Eight-item rule deemed most parsimonious for classifying risk in patients with acute low back pain

MONDAY, June 22, 2015 (HealthDay News) -- A clinical decision rule (CDR) with eight items can classify patients with acute low back pain (LBP) by their risk for chronic pain, according to a study published in the July 1 issue of The Spine Journal.

Wolf E. Mehling, M.D., from the University of California, San Francisco, and colleagues conducted a prospective cohort study of risk factors for the progression to chronic pain. Six hundred five patients with acute LBP (≥30 days' duration) were included, and they were surveyed at baseline, six months, and two years.

The researchers found that 13 and 19 percent of the patients had chronic pain at six months and two years, respectively. An eight-item CDR was deemed most parsimonious for classifying patients into three risk levels.
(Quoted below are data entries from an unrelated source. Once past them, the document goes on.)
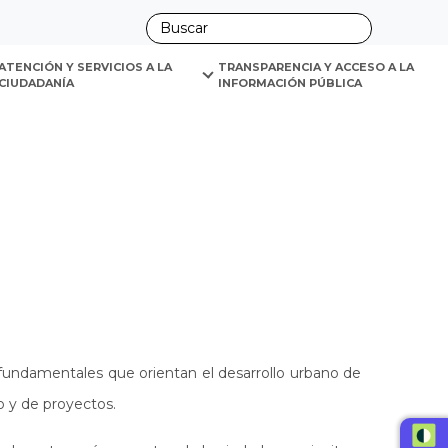
ano
ATENCIÓN Y SERVICIOS A LA 
TRANSPARENCIA Y ACCESO A LA 
CIUDADANÍA
INFORMACIÓN PÚBLICA
fundamentales que orientan el desarrollo urbano de
o y de proyectos.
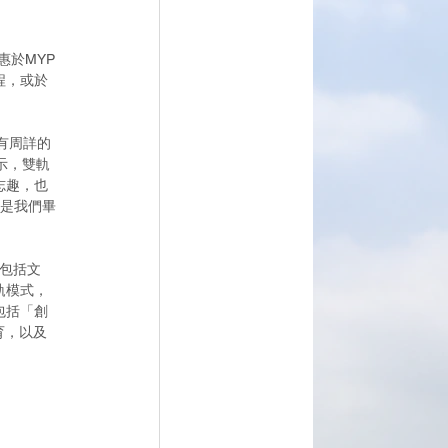
惠於MYP
程，或於
面有周詳的
示，雙軌
志趣，也
大是我們畢
」
須包括文
軌模式，
包括「創
育，以及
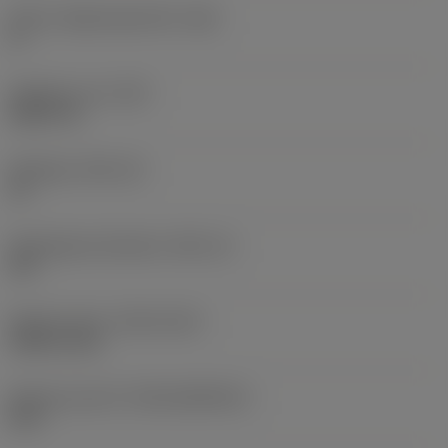
Större släppningsvinkel
(AN)
0 °
Objektets vikt
(WT)
0,0577 lb
Skärläge
(SSC_M)
19
Skärlägesstorlekskod
(SSC_N)
3/4
Release date
(ValFrom20)
1992-11-02
Release pack-ID
(RELEASEPACK)
92.3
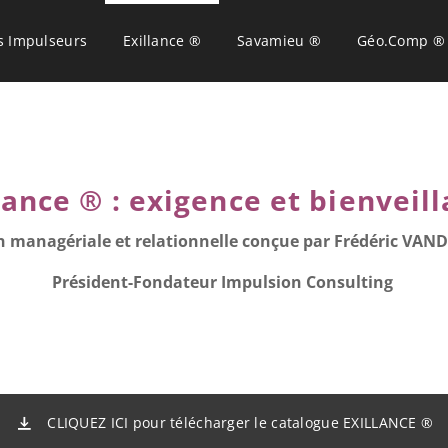
s Impulseurs
Exillance ®
Savamieu ®
Géo.Comp ®
lance ® : exigence et bienveil
n managériale et relationnelle conçue par Frédéric VA
Président-Fondateur Impulsion Consulting
CLIQUEZ ICI pour télécharger le catalogue EXILLANCE ®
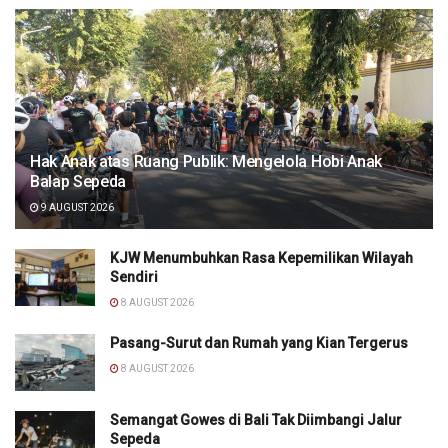
Hak Anak atas Ruang Publik: Mengelola Hobi Anak
Balap Sepeda
9 AUGUST 2026
KJW Menumbuhkan Rasa Kepemilikan Wilayah
Sendiri
8 AUGUST 2026
Pasang-Surut dan Rumah yang Kian Tergerus
8 AUGUST 2026
Semangat Gowes di Bali Tak Diimbangi Jalur
Sepeda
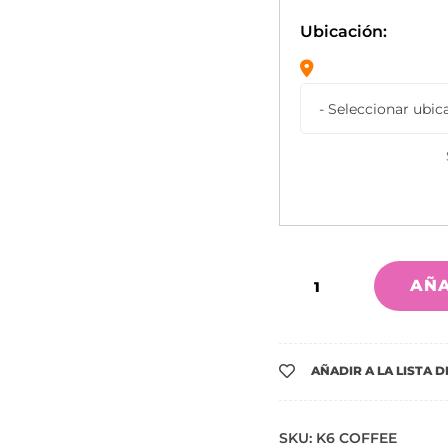
Ubicación:
AÑA
AÑADIR A LA LISTA 
SKU:
K6 COFFEE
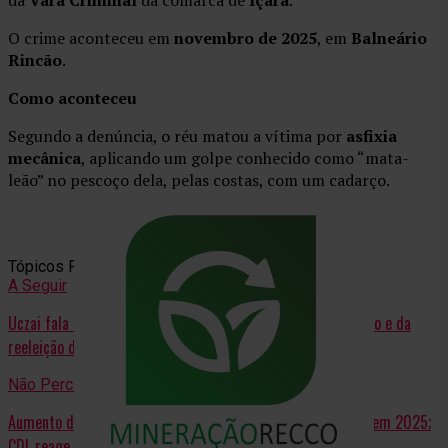
O crime aconteceu em
novembro de 2025
, em
Balneário
Rincão
.
Como aconteceu
Segundo a denúncia, o réu matou a vítima por
asfixia
mecânica
, aplicando um golpe conhecido como “mata-
leão” no pescoço dela, pelas costas, com um cadarço.
Tópicos Relacionados:
A Seguir
Uczai fala de Morro dos Cavalos, Imposto de Renda, Tarifaço e da
reeleição de Lula
Não Perca
Aumento de número de vereadores pode ir a votação ainda em 2025;
CDL reage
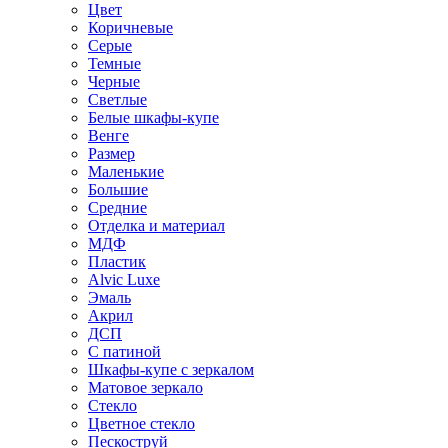
Цвет
Коричневые
Серые
Темные
Черные
Светлые
Белые шкафы-купе
Венге
Размер
Маленькие
Большие
Средние
Отделка и материал
МДФ
Пластик
Alvic Luxe
Эмаль
Акрил
ДСП
С патиной
Шкафы-купе с зеркалом
Матовое зеркало
Стекло
Цветное стекло
Пескоструй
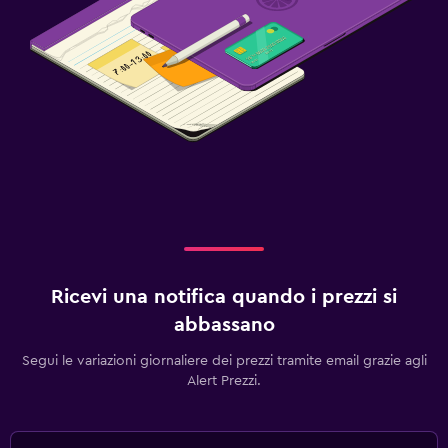
Ricevi una notifica quando i prezzi si
abbassano
Segui le variazioni giornaliere dei prezzi tramite email grazie agli
Alert Prezzi.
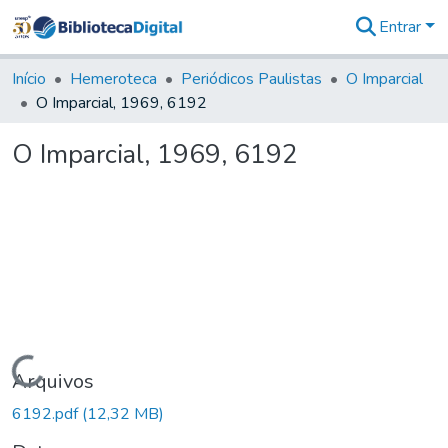
Entrar
Comunidades
&
Início
Hemeroteca
Periódicos Paulistas
O Imparcial
Coleções
O Imparcial, 1969, 6192
Tudo na
Biblioteca
O Imparcial, 1969, 6192
Digital
Estatísticas
Carregando...
Arquivos
6192.pdf
(12,32 MB)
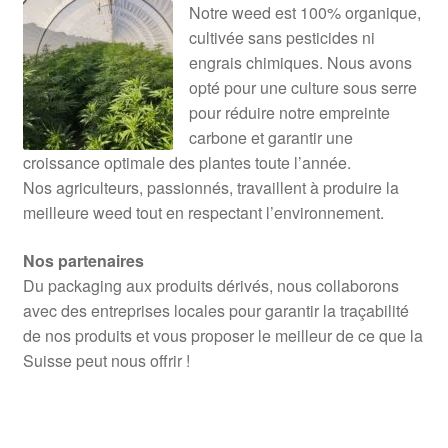
Notre weed est 100% organique,
cultivée sans pesticides ni
engrais chimiques. Nous avons
opté pour une culture sous serre
pour réduire notre empreinte
carbone et garantir une
croissance optimale des plantes toute l’année.
Nos agriculteurs, passionnés, travaillent à produire la
meilleure weed tout en respectant l’environnement.
Nos partenaires
Du packaging aux produits dérivés, nous collaborons
avec des entreprises locales pour garantir la traçabilité
de nos produits et vous proposer le meilleur de ce que la
Suisse peut nous offrir !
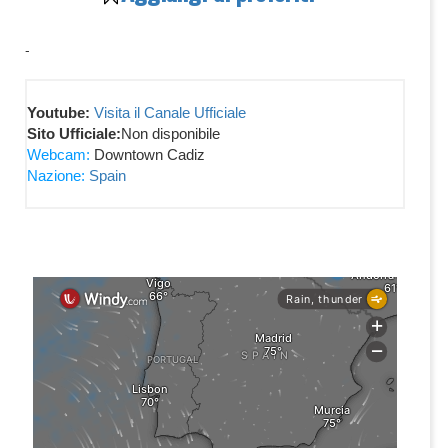
-
Youtube:
Visita il Canale Ufficiale
Sito Ufficiale:
Non disponibile
Webcam:
Downtown Cadiz
Nazione:
Spain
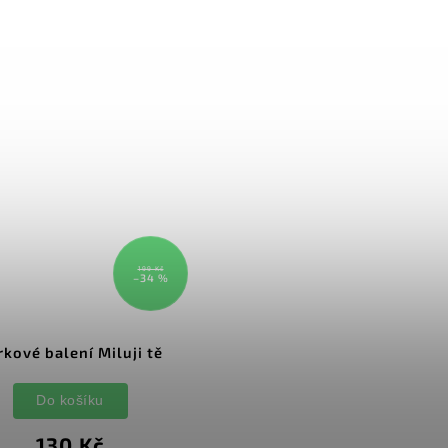
199 Kč
–34 %
rkové balení Miluji tě
Do košíku
130 Kč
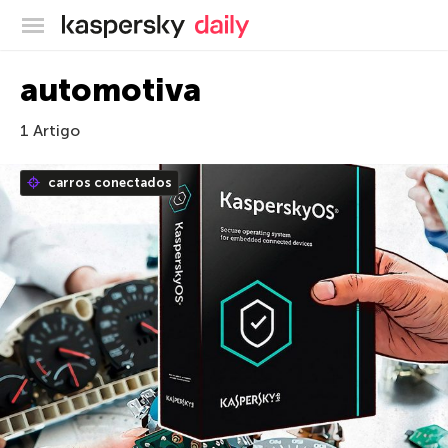
Blog oficial da Kaspersky
automotiva
1 Artigo
carros conectados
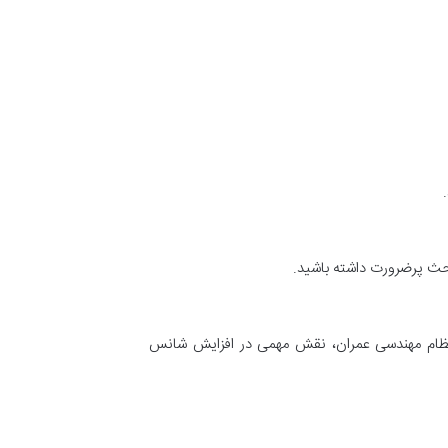
احث پرضرورت داشته باشید.
 نظام مهندسی عمران، نقش مهمی در افزایش شانس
For the six-month CDR, the bootstrapped area under the curve was 0.76. There was an odds ratio of 11.1 for developing chronic pain for each 10-point score increase. Likelihood ratios were 0.26 and 4.4, respectively, using a less than 5 percent probability of chronic pain as the cutoff for low risk and greater than 40 percent probability for high risk.

"A CDR was developed that may help primary care clinicians classify patients with strictly defined acute LBP into low-, moderate-, and high-risk groups for developing chronic pain and performed acceptably in 1,000 bootstrapped replications," the authors write. "Validation in a separate sample is needed."